● **WHAT TO PRODUCE**
Please write out exactly the lines of the data below from the line holding "частным инвесторам, которые дальше уже сами" through the line holding "массовый формат арендатора первых этажей —", and leave out the rest.

● **RECORDS FOR THIS EXERCISE**
---+---

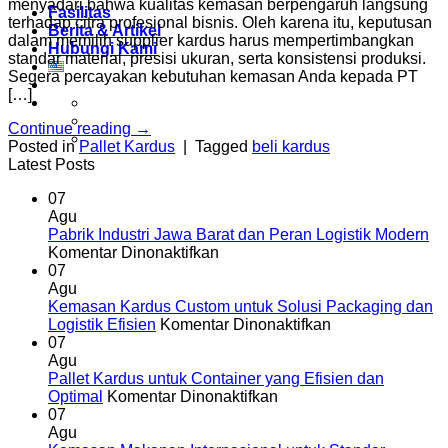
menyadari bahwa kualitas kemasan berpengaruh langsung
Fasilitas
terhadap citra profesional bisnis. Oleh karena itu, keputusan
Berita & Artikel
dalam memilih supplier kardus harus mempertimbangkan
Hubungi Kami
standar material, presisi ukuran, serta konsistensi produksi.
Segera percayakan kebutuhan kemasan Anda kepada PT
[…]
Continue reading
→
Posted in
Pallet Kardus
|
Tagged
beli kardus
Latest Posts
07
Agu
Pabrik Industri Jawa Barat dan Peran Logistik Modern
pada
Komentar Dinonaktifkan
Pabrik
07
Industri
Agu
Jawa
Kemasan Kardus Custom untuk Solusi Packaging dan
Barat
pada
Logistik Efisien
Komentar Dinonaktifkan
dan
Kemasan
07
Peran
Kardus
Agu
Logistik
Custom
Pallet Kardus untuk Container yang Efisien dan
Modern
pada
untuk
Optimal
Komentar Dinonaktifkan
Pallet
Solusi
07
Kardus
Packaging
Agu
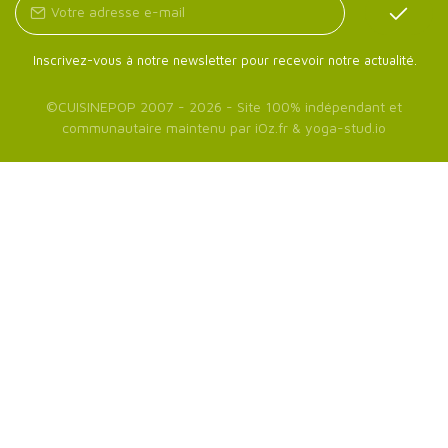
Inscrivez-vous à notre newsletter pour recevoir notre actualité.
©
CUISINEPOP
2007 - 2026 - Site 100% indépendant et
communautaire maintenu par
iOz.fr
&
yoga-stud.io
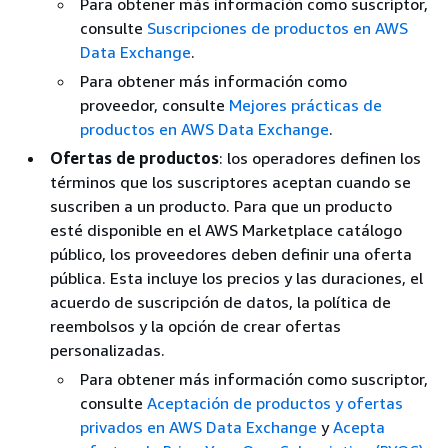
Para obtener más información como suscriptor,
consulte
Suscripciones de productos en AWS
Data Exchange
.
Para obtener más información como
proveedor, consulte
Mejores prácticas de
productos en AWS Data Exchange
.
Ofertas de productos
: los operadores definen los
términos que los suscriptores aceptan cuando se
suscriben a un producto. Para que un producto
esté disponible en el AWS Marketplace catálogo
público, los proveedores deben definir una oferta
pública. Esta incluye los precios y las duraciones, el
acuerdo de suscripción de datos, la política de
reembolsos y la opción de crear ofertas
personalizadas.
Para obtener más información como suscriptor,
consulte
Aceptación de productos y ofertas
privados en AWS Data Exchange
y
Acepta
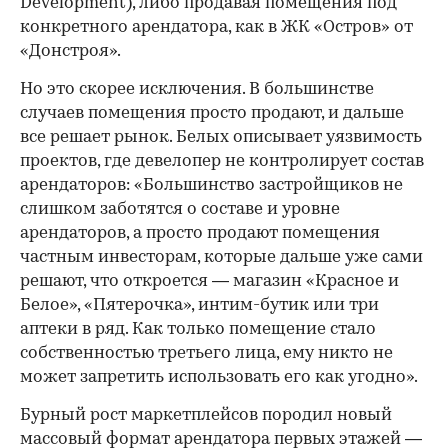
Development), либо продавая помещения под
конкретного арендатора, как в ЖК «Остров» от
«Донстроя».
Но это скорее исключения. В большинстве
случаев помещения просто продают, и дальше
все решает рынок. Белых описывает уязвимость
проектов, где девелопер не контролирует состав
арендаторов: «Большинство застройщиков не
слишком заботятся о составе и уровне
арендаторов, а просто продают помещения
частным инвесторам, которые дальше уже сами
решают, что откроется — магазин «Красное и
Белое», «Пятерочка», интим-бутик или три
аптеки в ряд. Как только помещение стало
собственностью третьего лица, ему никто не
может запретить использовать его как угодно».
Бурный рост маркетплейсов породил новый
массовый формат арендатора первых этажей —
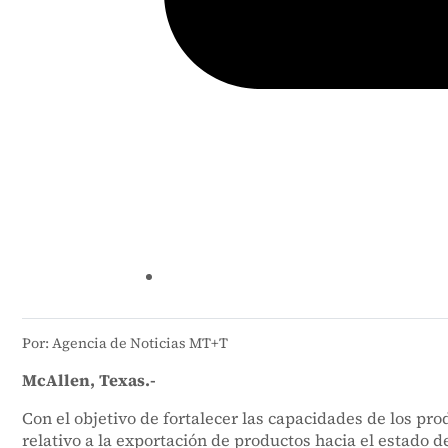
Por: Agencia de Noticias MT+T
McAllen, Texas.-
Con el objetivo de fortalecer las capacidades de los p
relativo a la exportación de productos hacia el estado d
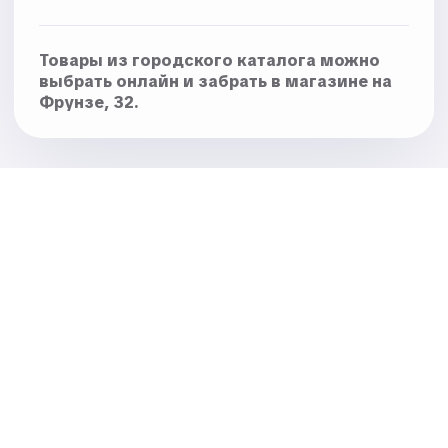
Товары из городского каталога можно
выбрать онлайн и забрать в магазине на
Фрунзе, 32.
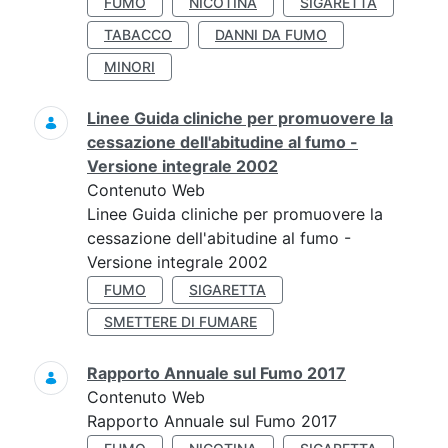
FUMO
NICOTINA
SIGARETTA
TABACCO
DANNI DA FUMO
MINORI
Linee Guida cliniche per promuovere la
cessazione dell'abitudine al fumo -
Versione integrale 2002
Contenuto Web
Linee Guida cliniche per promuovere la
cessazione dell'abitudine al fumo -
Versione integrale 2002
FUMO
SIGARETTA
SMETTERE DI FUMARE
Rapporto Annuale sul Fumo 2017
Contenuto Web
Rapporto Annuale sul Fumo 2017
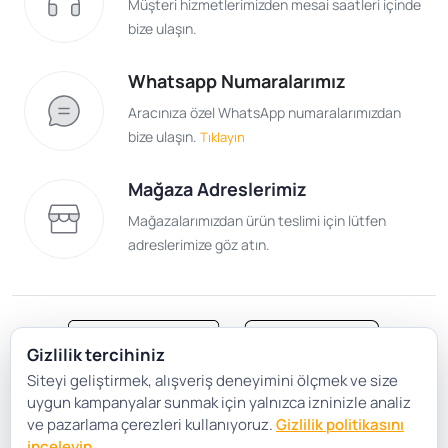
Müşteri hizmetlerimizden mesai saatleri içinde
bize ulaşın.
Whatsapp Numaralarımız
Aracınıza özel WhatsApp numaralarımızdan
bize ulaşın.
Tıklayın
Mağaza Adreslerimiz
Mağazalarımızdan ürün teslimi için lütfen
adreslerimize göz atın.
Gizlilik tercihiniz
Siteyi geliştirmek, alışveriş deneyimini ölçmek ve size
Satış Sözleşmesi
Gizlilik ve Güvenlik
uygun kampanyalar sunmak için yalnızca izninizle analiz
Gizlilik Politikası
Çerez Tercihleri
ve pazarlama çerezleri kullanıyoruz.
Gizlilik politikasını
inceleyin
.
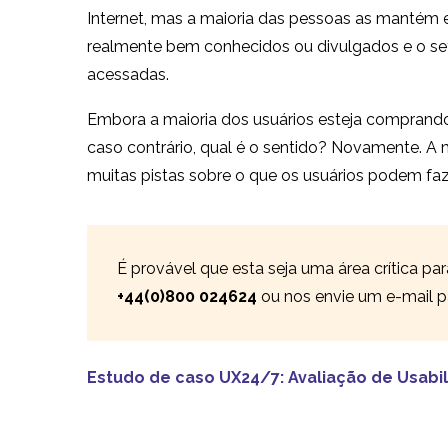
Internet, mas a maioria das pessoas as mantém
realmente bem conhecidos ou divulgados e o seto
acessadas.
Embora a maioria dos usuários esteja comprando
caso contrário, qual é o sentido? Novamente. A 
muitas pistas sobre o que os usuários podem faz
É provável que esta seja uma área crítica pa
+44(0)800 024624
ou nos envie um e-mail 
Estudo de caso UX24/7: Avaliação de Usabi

---+---

● **YOUR RESPONSE**
частным инвесторам, которые дальше уже сами
решают, что откроется — магазин «Красное и
Белое», «Пятерочка», интим-бутик или три
аптеки в ряд. Как только помещение стало
собственностью третьего лица, ему никто не
может запретить использовать его как угодно».
Бурный рост маркетплейсов породил новый
массовый формат арендатора первых этажей —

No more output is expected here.